# Percent Error (Simple Problem?)

• Oct 22nd 2008, 10:56 AM
jackbunny
Percent Error (Simple Problem?)
Hi, I'm new here, but I was looking for some help with a Calc problem and here I am. Odd thing about this problem is we worked it out in class, but when checking the answer it seems wrong. I talked to my calc teacher and she's stumped too, so can anyone see what's wrong here?

A surveyor is standing 50 feet from the base of a tree. He measures his angle of elevation to the top of the tree is 71.5 degrees. How accurately must he measure his angle of elevation to measure the within a 6% error.

This is what I did.
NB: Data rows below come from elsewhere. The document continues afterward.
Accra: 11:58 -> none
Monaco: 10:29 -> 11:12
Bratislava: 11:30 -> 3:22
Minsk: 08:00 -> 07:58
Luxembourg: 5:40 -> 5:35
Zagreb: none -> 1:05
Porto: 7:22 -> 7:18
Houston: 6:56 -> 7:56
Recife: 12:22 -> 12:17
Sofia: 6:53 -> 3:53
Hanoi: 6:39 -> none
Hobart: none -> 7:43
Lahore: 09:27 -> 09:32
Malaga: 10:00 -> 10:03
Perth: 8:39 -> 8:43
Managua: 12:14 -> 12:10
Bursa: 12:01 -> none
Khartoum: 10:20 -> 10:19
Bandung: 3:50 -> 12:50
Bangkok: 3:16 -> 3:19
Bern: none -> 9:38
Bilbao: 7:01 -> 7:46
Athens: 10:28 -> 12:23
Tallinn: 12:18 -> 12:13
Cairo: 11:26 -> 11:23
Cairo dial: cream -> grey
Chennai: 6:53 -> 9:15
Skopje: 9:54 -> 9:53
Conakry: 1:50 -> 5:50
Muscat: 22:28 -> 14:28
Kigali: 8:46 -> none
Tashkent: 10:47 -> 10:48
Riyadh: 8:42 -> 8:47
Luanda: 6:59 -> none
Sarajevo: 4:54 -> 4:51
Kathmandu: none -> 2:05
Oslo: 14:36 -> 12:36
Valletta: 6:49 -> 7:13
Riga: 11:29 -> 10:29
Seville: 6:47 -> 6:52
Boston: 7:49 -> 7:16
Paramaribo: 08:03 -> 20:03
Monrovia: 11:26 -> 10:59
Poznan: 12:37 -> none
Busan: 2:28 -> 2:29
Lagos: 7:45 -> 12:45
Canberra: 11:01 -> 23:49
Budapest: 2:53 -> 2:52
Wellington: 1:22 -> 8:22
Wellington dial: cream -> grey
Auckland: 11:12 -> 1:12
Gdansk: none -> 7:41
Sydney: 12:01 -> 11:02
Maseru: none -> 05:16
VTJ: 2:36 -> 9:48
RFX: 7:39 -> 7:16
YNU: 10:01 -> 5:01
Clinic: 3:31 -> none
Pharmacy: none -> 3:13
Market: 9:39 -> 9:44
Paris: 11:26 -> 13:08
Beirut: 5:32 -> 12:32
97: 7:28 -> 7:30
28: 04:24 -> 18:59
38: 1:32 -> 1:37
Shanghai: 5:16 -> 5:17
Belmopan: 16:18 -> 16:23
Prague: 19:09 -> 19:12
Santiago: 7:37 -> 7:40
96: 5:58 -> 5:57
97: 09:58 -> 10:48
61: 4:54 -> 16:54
Set up a triangle and get

$h = 50tan(a)$

Differentiating the equation I wind up with

$dh/da = 50sec^2(a)$

Because we want dh/h to be less than 6% I set dh = .06h
A little algebra gives me :

$da = dh/(50sec^2(a)) = .06h/(50*sec^2(a))$
$
da = (.06*50tan(a))/(50sec^2(a))
$

Cancelling the 50's and converting the

$sec^2$ to $1/cos^2$

I get

$
da = .06tan(a)cos^2(a)
$

Exact height at 71.5 degrees would come out to be 149.4342.

Plugging in 71.5 my da comes out to be roughly .0181
At first I thought this was degrees which gives no where near a 6% differences in the height. Then I thought it was radians. Converting .0181 from radians to degrees gives 1.03 degree difference. Applying this gives a 6.3% difference in height.. which is close, but it's still over my tolerance.

I know it's rubbish but i did discover that 1 - .0181 = .9819 which added to my 71.5 degrees and applied to the height equation gives me the 6% exactly, but I can't think of any logical reason I would want to subtract my result from 1.

Any help on this (admittedly long winded) post would be greatly appreciated. Thanks.
• Oct 23rd 2008, 05:55 AM
jackbunny
I hate to do it, but I'm going to give this a little bump in hopes someone will be able to help. Thanks.